Advice, Lifestyle

Body positivity isn’t always positive

Being body positive is a subjective concept. Not one person has the same definition of what loving yourself should look like. The “body positivity” movement — a movement about accepting yourself no matter what size, color or gender — has become increasingly popular in recent years.

But the increase in popularity comes with a rise in confusion over the message behind the movement.

The essence of body positivity has unfortunately been lost due to a shift in focusing on specific body images within the movement. The controversy that has surrounded bigger people in the movement has been so concentrated on that other body types have been shut out and looked down upon.

Sophia Flissler / DFP Staff

Paradoxically, the body positivity movement has grown superficial. The building blocks of societal beauty standards have seeped into the self-love conversation, so instead of promoting that every body is beautiful, the movement is emphasizing that you should be and feel beautiful.

Beauty is seen through so many different lenses, but the idea of not being beautiful and just living and existing is never acknowledged. Beauty is now seen as a necessity to living a good life, and the body positivity movement reinforces this ideology by telling us that we need to love ourselves to convince ourselves that we’re beautiful, so we can be seen as worthy of ourselves.

This warped way of thinking has been referred to as the “toxic body positivity” movement. If your focal point is only the positive aspects of life and you’re dismissing any negative emotions, then you’re rejecting human nature. Body positivity has always had pure intentions, but the pressure it invites to only love oneself and never criticize is unrealistic.

If you go against the grain of loving yourself all the time and start to feel insecure, you are sometimes seen as a hypocrite who is feeding into the patriarchy, beauty standards and everything the movement rejects. You can’t love yourself with a full face of makeup on nor can you love your body when on a diet and exercising. All of these unspoken rules don’t give humanness a chance to breathe.

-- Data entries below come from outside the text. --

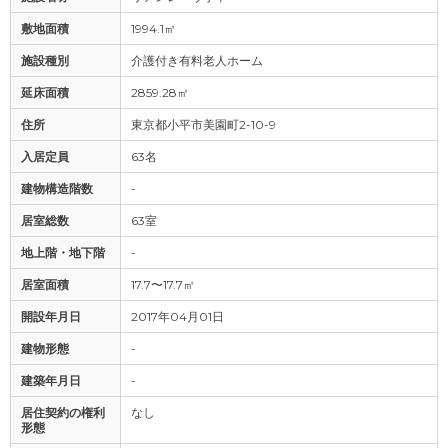
敷地面積
1994.1㎡
施設種別
介護付き有料老人ホーム
延床面積
2859.28㎡
住所
東京都小平市美園町2-10-9
入居定員
63名
建物構造階数
-
居室総数
63室
地上階・地下階
-
居室面積
17.7〜17.7㎡
開設年月日
2017年04月01日
建物形態
-
建築年月日
-
居住契約の権利
なし
形態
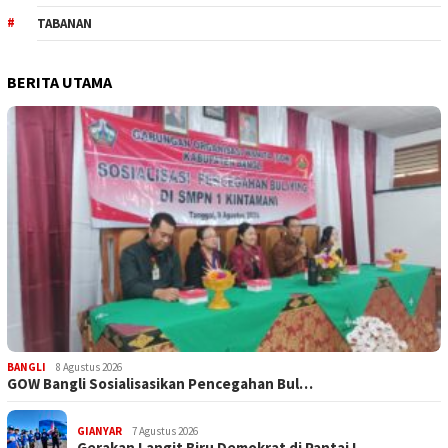
TABANAN
BERITA UTAMA
BANGLI
8 Agustus 2026
GOW Bangli Sosialisasikan Pencegahan Bul…
GIANYAR
7 Agustus 2026
Gerakan Langit Biru Demokrat di Pantai L…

As soon as you step out of the strict expectations of body positivity, then you are apparently unworthy of being within the movement. You can be body positive and wear makeup, shave your armpit hair, get plastic surgery just like the ones at etc. You are allowed to do whatever you want to your body if it makes you feel better.

Trendy body positivity romanticizes every flaw you may have, morphing it into something aesthetically pleasing. Sometimes a scar is just a scar. It’s okay if your mark doesn’t have a backstory illustrating the journeys you’ve been on.

The movement itself pays a lot of attention to feelings and not reality, enforcing everyone to feel good about themselves. The movement tends to sensationalize people showing off their bodies as if it is a groundbreaking thing. In other words, the movement, coupled with the media, takes something normal and turns it into something “brave” or “a step forward” for body positivity.

An example of this could be a larger woman grazing the front cover of a magazine. Automatically, society views her as a courageous woman who should be so proud of herself for simply posing as a human being. Her normal body is sensationalized when she is just existing. This is also normalizing backhanded compliments. Saying “she’s so brave” or “normalize this” is suggesting that it wasn’t normal to begin with.

In the grand scheme of things, commenting on someone’s appearance and having an opinion is the gray cloud that shadows over the body positivity movement. The principles behind the movement is something that needs to be circled back to. As of now, the movement is incomplete.

Realism has been brushed aside in this contemporary age, and with the help of dismantling radical self-love, true self-acceptance can start to flourish. You don’t have to believe that your body is always beautiful or that everybody else’s too, but overall, every body, including your own, should be respected.

Body neutrality — the idea that you’re okay with your body and that you respect what it does for you, its functionality and protection — is perhaps an ideology that can be used more to take the pressure off.

You can’t make yourself love how you look. It’s okay to love yourself while wanting to improve yourself too. In a world where everyone has something to say, minding your business could be a great course of action. Imagine a world in which everyone kept to themselves and focused on their own self-development. Everything would be different.